Marquette, of all teams, turned this grand competition into a dreadfully boring snooze last night in the first game of the national semifinal doubleheader at the Louisiana Superdome. The team that upset Pitt and crushed No. 1-seed Kentucky in the Midwest Region was expected to be a contender for the national championship. The Golden Eagles turned up a pretender, not very golden and a 94-61 loser to Kansas in a humiliation that was painful to watch. Marquette scored only two more points in the entire game than Kansas scored in the first half.
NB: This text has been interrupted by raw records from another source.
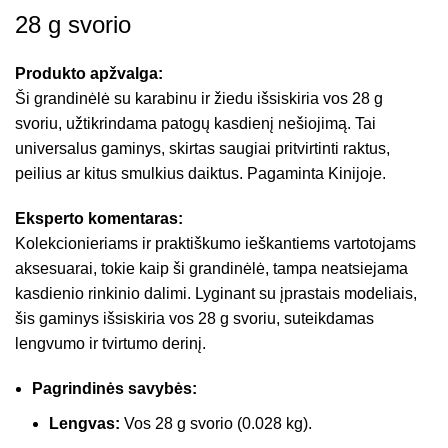
28 g svorio
Produkto apžvalga:
Ši grandinėlė su karabinu ir žiedu išsiskiria vos 28 g
svoriu, užtikrindama patogų kasdienį nešiojimą. Tai
universalus gaminys, skirtas saugiai pritvirtinti raktus,
peilius ar kitus smulkius daiktus. Pagaminta Kinijoje.
Eksperto komentaras:
Kolekcionieriams ir praktiškumo ieškantiems vartotojams
aksesuarai, tokie kaip ši grandinėlė, tampa neatsiejama
kasdienio rinkinio dalimi. Lyginant su įprastais modeliais,
šis gaminys išsiskiria vos 28 g svoriu, suteikdamas
lengvumo ir tvirtumo derinį.
Pagrindinės savybės:
Lengvas:
Vos 28 g svorio (0.028 kg).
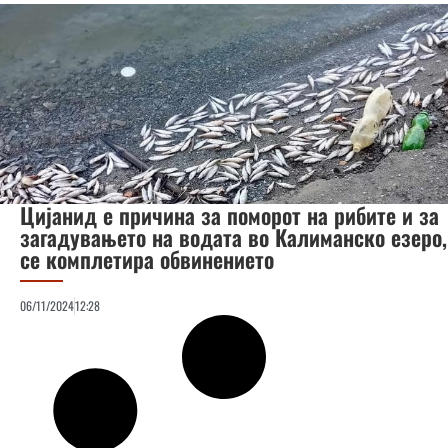
Цијанид е причина за поморот на рибите и за
загадувањето на водата во Калиманско езеро,
се комплетира обвинението
06/11/2024
12:28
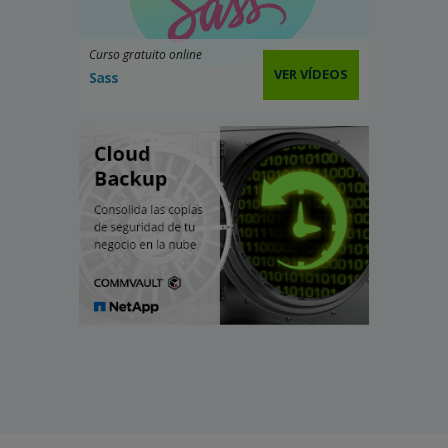
Curso gratuito online
VER VÍDEOS
Sass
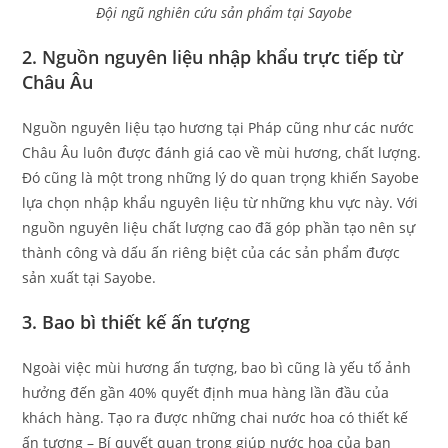
Đội ngũ nghiên cứu sản phẩm tại Sayobe
2. Nguồn nguyên liệu nhập khẩu trực tiếp từ
Châu Âu
Nguồn nguyên liệu tạo hương tại Pháp cũng như các nước
Châu Âu luôn được đánh giá cao về mùi hương, chất lượng.
Đó cũng là một trong những lý do quan trọng khiến Sayobe
lựa chọn nhập khẩu nguyên liệu từ những khu vực này. Với
nguồn nguyên liệu chất lượng cao đã góp phần tạo nên sự
thành công và dấu ấn riêng biệt của các sản phẩm được
sản xuất tại Sayobe.
3. Bao bì thiết kế ấn tượng
Ngoài việc mùi hương ấn tượng, bao bì cũng là yếu tố ảnh
hưởng đến gần 40% quyết định mua hàng lần đầu của
khách hàng. Tạo ra được những chai nước hoa có thiết kế
ấn tượng – Bí quyết quan trọng giúp nước hoa của bạn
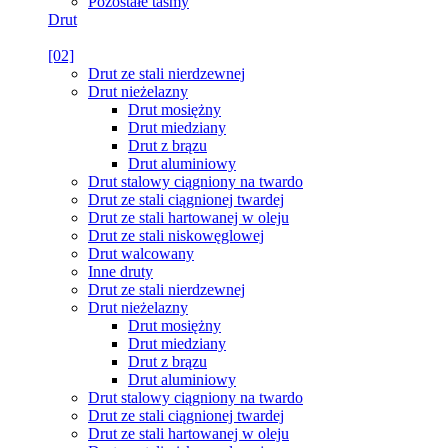
Pozostałe taśmy
Drut
[02]
Drut ze stali nierdzewnej
Drut nieżelazny
Drut mosiężny
Drut miedziany
Drut z brązu
Drut aluminiowy
Drut stalowy ciągniony na twardo
Drut ze stali ciągnionej twardej
Drut ze stali hartowanej w oleju
Drut ze stali niskowęglowej
Drut walcowany
Inne druty
Drut ze stali nierdzewnej
Drut nieżelazny
Drut mosiężny
Drut miedziany
Drut z brązu
Drut aluminiowy
Drut stalowy ciągniony na twardo
Drut ze stali ciągnionej twardej
Drut ze stali hartowanej w oleju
This was a distinctly different Marquette team from the one that won the Midwest Region. The brilliance of Dwyane Wade was mostly absent. The cool floor play of Travis Diener disappeared. The amazingly accurate 3-point shooting of Steve Novak was absent. The dominating inside play of Robert Jackson wasn't so dominating.
Marquette trailed by an astonishing 29 points at halftime as Kansas went on runs of 23-4 and 20-8.
Kansas Coach Roy Williams would not allow the large lead let he or his players become complacent. He remembered a Kansas loss to Arizona in January. "We had Arizona by 20 and lost by 17. That's a 37-point swing. I mentioned that to our guys at halftime. I wanted them to play."
They did. The Jayhawks outscored Marquette, 18-4, at the start of the second half, to extend their lead to 43 points.
It was difficult to watch the proud Marquette players come apart on college basketball's largest stage. Anyone who hadn't seen the Golden Eagles in their previous two games would have wondered what this team was doing here.
"We're extremely disappointed," said Diener, who made 1 of 11 shots. "We know we can play better than this."
"As players, we feel we could have played better," said Wade, who scored 19. "But it was Kansas' night. They had a great game. Their transition game in unbelievable. On defense, they made us take tough shots."
The Jayhawks' widely acclaimed fastbreak was devastating as they repeatedly beat Marquette down the floor for easy baskets.
"I learned like a lot of other coaches that you can't prepare for the Kansas fastbreak," Marquette Coach Tom Crean said.
Nick Collison and Kirk Hinrich were the big names for Kansas, and they did not disappoint, but both were outplayed by the less-heralded Keith Langford, who scored 23 points -- 17 in the first half -- on 11-of-14 shooting and punctuated the rout with thundering dunks off fastbreaks.
"It's all about who's playing well on that night," Langford said. "Anyone can be beaten on any night. We've been beaten by teams that weren't ranked this year. It can happen to anyone."
Nothing went right for Marquette.
Novak, the cool 6-foot-10 freshman deadeye who shoots almost exclusively from 3-point range, missed all five of his attempts. This from a player who shot 53 percent from beyond the arc during the season. Crean rushed Novak into the game early as the Jayhawks were threatening to pull away. The Golden Eagles needed the lift that 3-pointers can give a team, but it never happened. Novak was getting mostly the same opportunities he had against Pitt and Kentucky, but the shots weren't falling.
No one could pick up Marquette, and you could almost see its confidence slipping away. The athletic Wade put some dazzling moves on Kansas, but his shots were not dropping.
"Even though we played very well, we realized they were missing open shots," Williams said. "It was fortunate for us they were missing their shots."
It's hard to believe Kansas is a team that opened the season 3-3 with losses to North Carolina, Florida and Oregon.
"We weren't playing together the way Coach wanted us to," Collison said. "Guys were shooting too quick. But we stuck together. We stuck by Coach. A lot of teams that started poorly would have blamed the coach or blamed their teammates. We realized we were playing poorly and took the responsibility for changing it."
Now they're one win away from Williams' first national championship -- which they'll get if they play tomorrow like they did last night.